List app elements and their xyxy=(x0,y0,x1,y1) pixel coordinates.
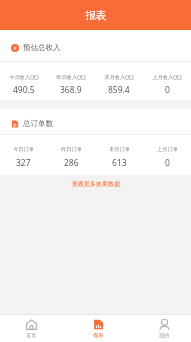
staticText: 327 xyxy=(16,157,31,169)
staticText: 0 xyxy=(165,157,170,169)
staticText: 报表 xyxy=(93,332,104,339)
staticText: 286 xyxy=(64,157,79,169)
staticText: 0 xyxy=(165,84,170,96)
button[interactable]: 查看更多效果数据 xyxy=(0,175,191,194)
staticText: 昨日订单 xyxy=(61,146,82,153)
staticText: 我的 xyxy=(159,332,170,339)
staticText: 查看更多效果数据 xyxy=(72,180,120,188)
staticText: 昨日收入(元) xyxy=(56,73,86,80)
staticText: 本月订单 xyxy=(109,146,130,153)
button[interactable]: Profile xyxy=(127,315,191,342)
staticText: 首页 xyxy=(26,332,37,339)
staticText: 今日收入(元) xyxy=(9,73,39,80)
staticText: 预估总收入 xyxy=(23,43,61,52)
staticText: 368.9 xyxy=(60,84,82,96)
button[interactable]: Home xyxy=(0,315,63,342)
staticText: 上月订单 xyxy=(157,146,178,153)
staticText: 今日订单 xyxy=(13,146,34,153)
staticText: 上月收入(元) xyxy=(152,73,182,80)
staticText: 613 xyxy=(112,157,127,169)
staticText: 本月收入(元) xyxy=(104,73,134,80)
staticText: 总订单数 xyxy=(23,119,53,128)
staticText: 报表 xyxy=(85,9,106,22)
staticText: 859.4 xyxy=(108,84,130,96)
button[interactable]: Reports xyxy=(63,315,127,342)
staticText: 490.5 xyxy=(13,84,35,96)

--- --- ---

Exercise goal
Every line of the records that includes the word "查看更多效果数据" should be gathered.

Response below
button[interactable]: 查看更多效果数据 xyxy=(0,175,191,194)
staticText: 查看更多效果数据 xyxy=(72,180,120,188)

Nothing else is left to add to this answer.